Est-ce que le matérialisme a complètement changé votre relation et nos relations avec les gens ?
TR
Non, je ne peux pas expliquer ce qu'il y a de différent. Vous pouvez en voir des allusions dans mes travaux antérieurs mais les choses ont simplement l'air d'être tombées en morceaux autour du nouveau millénaire. L'évidence du matérialisme accentue seulement son absurdité. Mais c'est toujours le monde dans lequel nous vivons, magnifique, troublant, indifférent, infiniment engagé...
C
Pensez-vous que l'évolution de vos peintures reflète bien l'évolution - ou la dégradation - de nos temps modernes ?
TR
Je n'ai aucun moyen de le savoir. J'imagine qu'il y avait bien moins de communication du temps où la parole d'un père était loi et où les femmes faisaient partie des meubles.
C
Que présenterez-vous dans vos prochaines expositions ?

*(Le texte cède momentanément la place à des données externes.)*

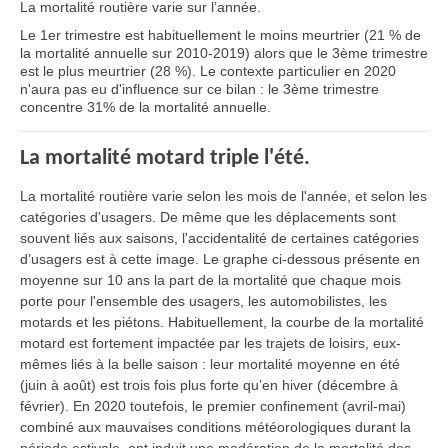
La mortalité routière varie sur l’année.
Le 1er trimestre est habituellement le moins meurtrier (21 % de
la mortalité annuelle sur 2010-2019) alors que le 3ème trimestre
est le plus meurtrier (28 %). Le contexte particulier en 2020
n'aura pas eu d'influence sur ce bilan : le 3ème trimestre
concentre 31% de la mortalité annuelle.
La mortalité motard triple l'été.
La mortalité routière varie selon les mois de l'année, et selon les
catégories d'usagers. De même que les déplacements sont
souvent liés aux saisons, l'accidentalité de certaines catégories
d’usagers est à cette image. Le graphe ci-dessous présente en
moyenne sur 10 ans la part de la mortalité que chaque mois
porte pour l'ensemble des usagers, les automobilistes, les
motards et les piétons. Habituellement, la courbe de la mortalité
motard est fortement impactée par les trajets de loisirs, eux-
mêmes liés à la belle saison : leur mortalité moyenne en été
(juin à août) est trois fois plus forte qu’en hiver (décembre à
février). En 2020 toutefois, le premier confinement (avril-mai)
combiné aux mauvaises conditions météorologiques durant la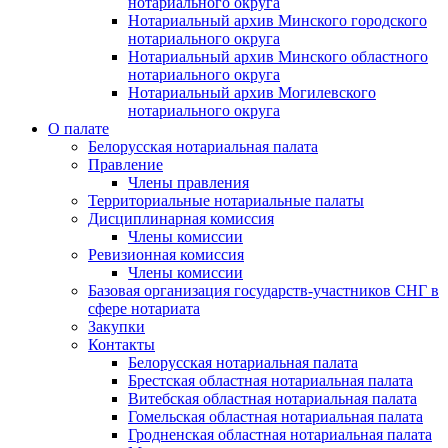
нотариального округа
Нотариальный архив Минского городского
нотариального округа
Нотариальный архив Минского областного
нотариального округа
Нотариальный архив Могилевского
нотариального округа
О палате
Белорусская нотариальная палата
Правление
Члены правления
Территориальные нотариальные палаты
Дисциплинарная комиссия
Члены комиссии
Ревизионная комиссия
Члены комиссии
Базовая организация государств-участников СНГ в
сфере нотариата
Закупки
Контакты
Белорусская нотариальная палата
Брестская областная нотариальная палата
Витебская областная нотариальная палата
Гомельская областная нотариальная палата
Гродненская областная нотариальная палата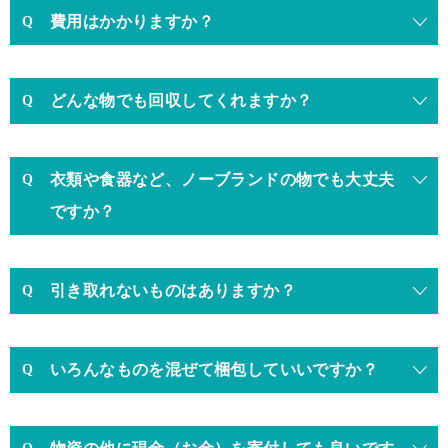
費用はかかりますか？
どんな物でも回収してくれますか？
衣類や食器など、ノーブランドの物でも大丈夫
ですか？
引き取れないものはありますか？
いろんなものを混ぜて梱包していいですか？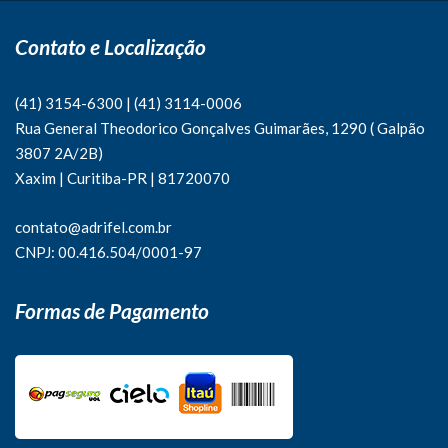
Contato e Localização
(41) 3154-6300
|
(41)
3114-0006
Rua General Theodorico Gonçalves Guimarães, 1290 ( Galpão
3807 2A/2B)
Xaxim | Curitiba-PR | 81720070
contato@adrifel.com.br
CNPJ: 00.416.504/0001-97
Formas de Pagamento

Aurons-nous la chance de vous voir en Europe ?
TR
Je vais venir à Bruxelles pour un vernissage chez Aeroplastics en janvier 2010. C'est une opportunité pour montrer un large éventail de nouveaux travaux. Certains seront familiers, mais nous aurons de nouvelles choses qui franchissent les frontières entre peinture, graphisme et vidéo. Et l'Europe est l'endroit où j'ai trouvé un public qui me soutient, donc une part de moi s'y sent vraiment chez elle.